The data:

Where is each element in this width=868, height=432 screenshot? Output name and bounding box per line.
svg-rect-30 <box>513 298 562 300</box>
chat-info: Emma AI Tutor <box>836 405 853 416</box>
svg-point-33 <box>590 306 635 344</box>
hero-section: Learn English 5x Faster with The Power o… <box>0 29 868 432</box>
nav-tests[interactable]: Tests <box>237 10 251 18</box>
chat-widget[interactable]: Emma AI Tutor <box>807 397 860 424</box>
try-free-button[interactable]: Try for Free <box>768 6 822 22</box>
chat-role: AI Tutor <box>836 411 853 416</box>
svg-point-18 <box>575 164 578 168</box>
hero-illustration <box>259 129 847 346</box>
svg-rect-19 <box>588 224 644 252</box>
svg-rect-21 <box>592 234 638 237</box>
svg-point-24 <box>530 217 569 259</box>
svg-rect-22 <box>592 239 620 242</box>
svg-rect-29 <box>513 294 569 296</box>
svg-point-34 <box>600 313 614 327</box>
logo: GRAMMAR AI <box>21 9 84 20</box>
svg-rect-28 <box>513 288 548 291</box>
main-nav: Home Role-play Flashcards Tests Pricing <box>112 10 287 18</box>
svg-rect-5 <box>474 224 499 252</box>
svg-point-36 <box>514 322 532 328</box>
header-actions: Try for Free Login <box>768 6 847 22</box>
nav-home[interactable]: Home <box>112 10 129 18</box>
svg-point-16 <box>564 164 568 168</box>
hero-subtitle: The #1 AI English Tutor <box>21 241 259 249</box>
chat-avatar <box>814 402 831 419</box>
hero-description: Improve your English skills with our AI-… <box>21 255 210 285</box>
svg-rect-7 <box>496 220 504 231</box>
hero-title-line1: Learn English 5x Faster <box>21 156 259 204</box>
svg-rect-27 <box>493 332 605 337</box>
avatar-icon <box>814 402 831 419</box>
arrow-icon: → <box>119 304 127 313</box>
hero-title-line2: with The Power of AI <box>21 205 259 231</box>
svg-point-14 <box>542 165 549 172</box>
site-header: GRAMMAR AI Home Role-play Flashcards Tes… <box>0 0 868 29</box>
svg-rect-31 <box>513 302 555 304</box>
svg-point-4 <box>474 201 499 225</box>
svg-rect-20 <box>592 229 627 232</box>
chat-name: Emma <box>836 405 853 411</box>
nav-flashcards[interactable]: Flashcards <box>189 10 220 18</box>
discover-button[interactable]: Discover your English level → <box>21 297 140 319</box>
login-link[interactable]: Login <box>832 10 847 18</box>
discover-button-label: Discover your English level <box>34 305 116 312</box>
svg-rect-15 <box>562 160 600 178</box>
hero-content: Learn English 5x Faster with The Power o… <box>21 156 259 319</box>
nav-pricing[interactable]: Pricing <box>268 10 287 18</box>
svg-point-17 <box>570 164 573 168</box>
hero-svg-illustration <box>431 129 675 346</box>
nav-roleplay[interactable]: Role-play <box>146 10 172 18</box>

Task goal: Could you give the data above again, exact in every line?

Reply:
Where is each element in this width=868, height=432 screenshot? Output name and bounding box per line.
svg-rect-30 <box>513 298 562 300</box>
chat-info: Emma AI Tutor <box>836 405 853 416</box>
svg-point-33 <box>590 306 635 344</box>
hero-section: Learn English 5x Faster with The Power o… <box>0 29 868 432</box>
nav-tests[interactable]: Tests <box>237 10 251 18</box>
chat-widget[interactable]: Emma AI Tutor <box>807 397 860 424</box>
try-free-button[interactable]: Try for Free <box>768 6 822 22</box>
chat-role: AI Tutor <box>836 411 853 416</box>
svg-point-18 <box>575 164 578 168</box>
hero-illustration <box>259 129 847 346</box>
svg-rect-19 <box>588 224 644 252</box>
svg-rect-21 <box>592 234 638 237</box>
svg-point-24 <box>530 217 569 259</box>
svg-rect-22 <box>592 239 620 242</box>
svg-rect-29 <box>513 294 569 296</box>
svg-point-34 <box>600 313 614 327</box>
logo: GRAMMAR AI <box>21 9 84 20</box>
svg-rect-28 <box>513 288 548 291</box>
main-nav: Home Role-play Flashcards Tests Pricing <box>112 10 287 18</box>
svg-rect-5 <box>474 224 499 252</box>
svg-point-36 <box>514 322 532 328</box>
header-actions: Try for Free Login <box>768 6 847 22</box>
nav-home[interactable]: Home <box>112 10 129 18</box>
svg-point-16 <box>564 164 568 168</box>
hero-subtitle: The #1 AI English Tutor <box>21 241 259 249</box>
chat-avatar <box>814 402 831 419</box>
hero-description: Improve your English skills with our AI-… <box>21 255 210 285</box>
svg-rect-7 <box>496 220 504 231</box>
hero-title-line1: Learn English 5x Faster <box>21 156 259 204</box>
svg-rect-27 <box>493 332 605 337</box>
avatar-icon <box>814 402 831 419</box>
arrow-icon: → <box>119 304 127 313</box>
hero-title-line2: with The Power of AI <box>21 205 259 231</box>
svg-point-14 <box>542 165 549 172</box>
site-header: GRAMMAR AI Home Role-play Flashcards Tes… <box>0 0 868 29</box>
svg-rect-31 <box>513 302 555 304</box>
svg-point-4 <box>474 201 499 225</box>
svg-rect-20 <box>592 229 627 232</box>
chat-name: Emma <box>836 405 853 411</box>
nav-flashcards[interactable]: Flashcards <box>189 10 220 18</box>
discover-button[interactable]: Discover your English level → <box>21 297 140 319</box>
login-link[interactable]: Login <box>832 10 847 18</box>
discover-button-label: Discover your English level <box>34 305 116 312</box>
svg-rect-15 <box>562 160 600 178</box>
hero-content: Learn English 5x Faster with The Power o… <box>21 156 259 319</box>
nav-pricing[interactable]: Pricing <box>268 10 287 18</box>
svg-point-17 <box>570 164 573 168</box>
hero-svg-illustration <box>431 129 675 346</box>
nav-roleplay[interactable]: Role-play <box>146 10 172 18</box>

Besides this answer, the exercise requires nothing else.